*What the task asks*: Each record, minus any picture, should be returned exactly as written.
--- --- ---
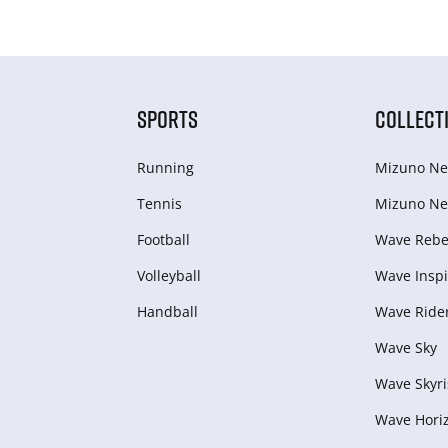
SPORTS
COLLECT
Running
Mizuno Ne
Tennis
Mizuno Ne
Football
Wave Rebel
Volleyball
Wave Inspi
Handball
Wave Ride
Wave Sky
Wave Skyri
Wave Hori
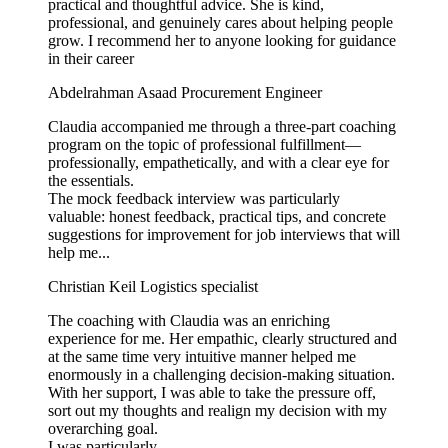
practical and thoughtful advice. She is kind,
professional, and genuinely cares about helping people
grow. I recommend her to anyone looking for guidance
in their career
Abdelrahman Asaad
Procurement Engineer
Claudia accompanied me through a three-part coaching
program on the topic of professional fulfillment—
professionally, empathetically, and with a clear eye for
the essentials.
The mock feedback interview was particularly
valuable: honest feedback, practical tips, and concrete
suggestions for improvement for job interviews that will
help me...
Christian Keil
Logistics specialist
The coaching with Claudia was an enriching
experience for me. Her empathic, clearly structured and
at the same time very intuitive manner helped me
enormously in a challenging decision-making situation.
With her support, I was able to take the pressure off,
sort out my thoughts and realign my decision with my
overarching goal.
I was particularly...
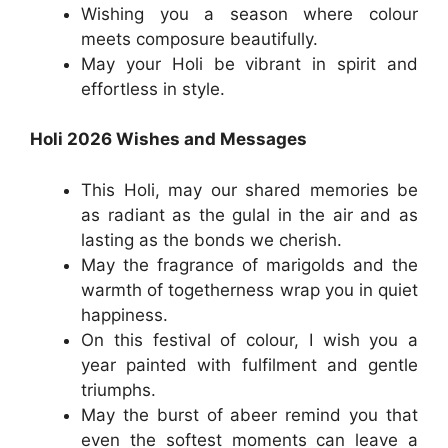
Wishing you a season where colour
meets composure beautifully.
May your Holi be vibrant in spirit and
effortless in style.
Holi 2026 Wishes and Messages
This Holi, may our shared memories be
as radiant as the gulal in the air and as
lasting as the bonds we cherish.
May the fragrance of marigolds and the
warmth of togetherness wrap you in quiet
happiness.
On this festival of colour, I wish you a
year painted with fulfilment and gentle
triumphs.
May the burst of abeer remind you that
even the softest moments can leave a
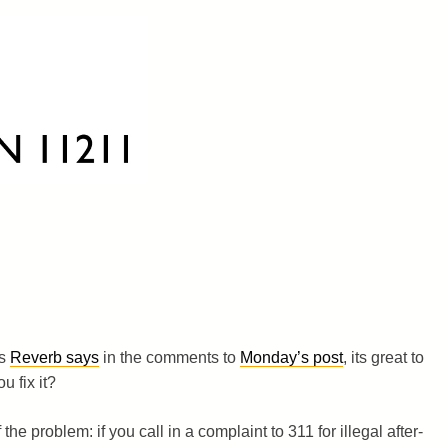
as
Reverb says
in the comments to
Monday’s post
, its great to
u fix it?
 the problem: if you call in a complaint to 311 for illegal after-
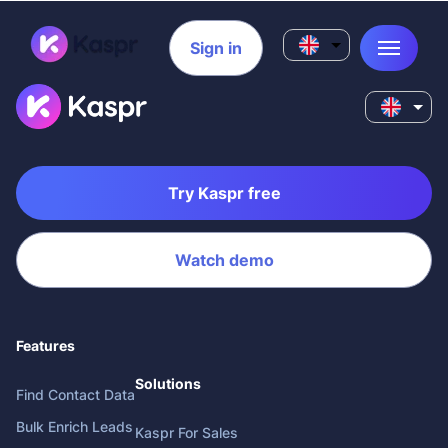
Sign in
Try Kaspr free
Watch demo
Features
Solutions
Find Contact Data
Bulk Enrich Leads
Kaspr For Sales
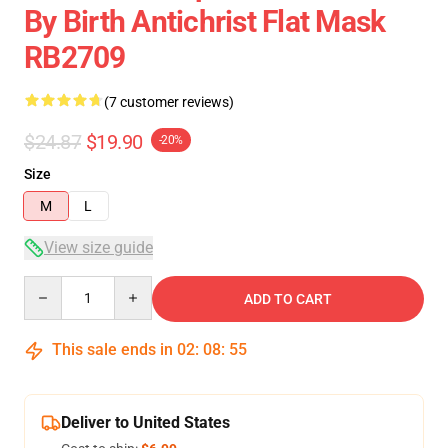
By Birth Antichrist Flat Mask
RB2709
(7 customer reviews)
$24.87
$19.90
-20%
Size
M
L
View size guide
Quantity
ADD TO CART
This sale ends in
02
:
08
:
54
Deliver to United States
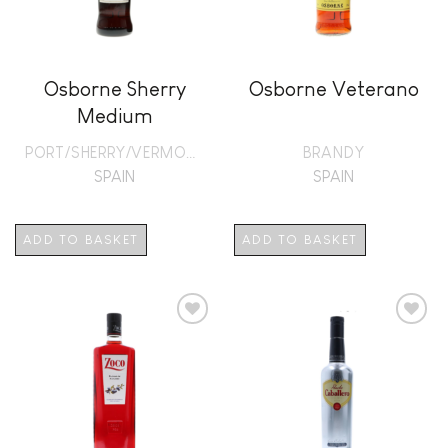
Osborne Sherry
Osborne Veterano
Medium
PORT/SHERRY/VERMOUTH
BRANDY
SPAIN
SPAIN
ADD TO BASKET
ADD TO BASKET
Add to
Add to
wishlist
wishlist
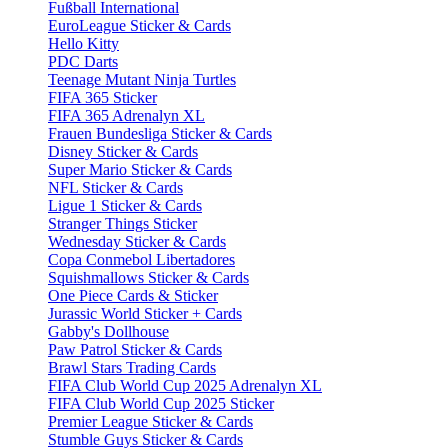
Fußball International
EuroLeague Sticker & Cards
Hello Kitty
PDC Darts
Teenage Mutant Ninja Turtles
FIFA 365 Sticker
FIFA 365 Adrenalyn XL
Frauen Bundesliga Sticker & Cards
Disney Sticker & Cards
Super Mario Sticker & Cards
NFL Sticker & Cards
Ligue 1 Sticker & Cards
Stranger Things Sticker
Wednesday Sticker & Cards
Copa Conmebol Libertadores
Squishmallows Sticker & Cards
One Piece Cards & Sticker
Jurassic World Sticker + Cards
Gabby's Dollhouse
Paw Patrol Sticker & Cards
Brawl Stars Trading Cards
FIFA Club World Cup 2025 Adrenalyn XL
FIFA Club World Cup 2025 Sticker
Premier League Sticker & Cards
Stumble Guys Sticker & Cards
--- --- ---
*Expected answer*:
SPORTS
COLLECT
Running
Mizuno Ne
Tennis
Mizuno Ne
Football
Wave Rebel
Volleyball
Wave Inspi
Handball
Wave Ride
Wave Sky
Wave Skyri
Wave Hori
practical and thoughtful advice. She is kind,
professional, and genuinely cares about helping people
grow. I recommend her to anyone looking for guidance
in their career
Abdelrahman Asaad
Procurement Engineer
Claudia accompanied me through a three-part coaching
program on the topic of professional fulfillment—
professionally, empathetically, and with a clear eye for
the essentials.
The mock feedback interview was particularly
valuable: honest feedback, practical tips, and concrete
suggestions for improvement for job interviews that will
help me...
Christian Keil
Logistics specialist
The coaching with Claudia was an enriching
experience for me. Her empathic, clearly structured and
at the same time very intuitive manner helped me
enormously in a challenging decision-making situation.
With her support, I was able to take the pressure off,
sort out my thoughts and realign my decision with my
overarching goal.
I was particularly...
Wishing you a season where colour
meets composure beautifully.
May your Holi be vibrant in spirit and
effortless in style.
Holi 2026 Wishes and Messages
This Holi, may our shared memories be
as radiant as the gulal in the air and as
lasting as the bonds we cherish.
May the fragrance of marigolds and the
warmth of togetherness wrap you in quiet
happiness.
On this festival of colour, I wish you a
year painted with fulfilment and gentle
triumphs.
May the burst of abeer remind you that
even the softest moments can leave a
as
Reverb says
in the comments to
Monday’s post
, its great to
u fix it?
 the problem: if you call in a complaint to 311 for illegal after-
Sign in
Try Kaspr free
Watch demo
Features
Solutions
Find Contact Data
Bulk Enrich Leads
Kaspr For Sales
By Birth Antichrist Flat Mask
RB2709
(7 customer reviews)
$24.87
$19.90
-20%
Size
M
L
View size guide
Quantity
ADD TO CART
This sale ends in
02
:
08
:
54
Deliver to United States
Osborne Sherry
Osborne Veterano
Medium
PORT/SHERRY/VERMOUTH
BRANDY
SPAIN
SPAIN
ADD TO BASKET
ADD TO BASKET
Add to
Add to
wishlist
wishlist
Fußball International
EuroLeague Sticker & Cards
Hello Kitty
PDC Darts
Teenage Mutant Ninja Turtles
FIFA 365 Sticker
FIFA 365 Adrenalyn XL
Frauen Bundesliga Sticker & Cards
Disney Sticker & Cards
Super Mario Sticker & Cards
NFL Sticker & Cards
Ligue 1 Sticker & Cards
Stranger Things Sticker
Wednesday Sticker & Cards
Copa Conmebol Libertadores
Squishmallows Sticker & Cards
One Piece Cards & Sticker
Jurassic World Sticker + Cards
Gabby's Dollhouse
Paw Patrol Sticker & Cards
Brawl Stars Trading Cards
FIFA Club World Cup 2025 Adrenalyn XL
FIFA Club World Cup 2025 Sticker
Premier League Sticker & Cards
Stumble Guys Sticker & Cards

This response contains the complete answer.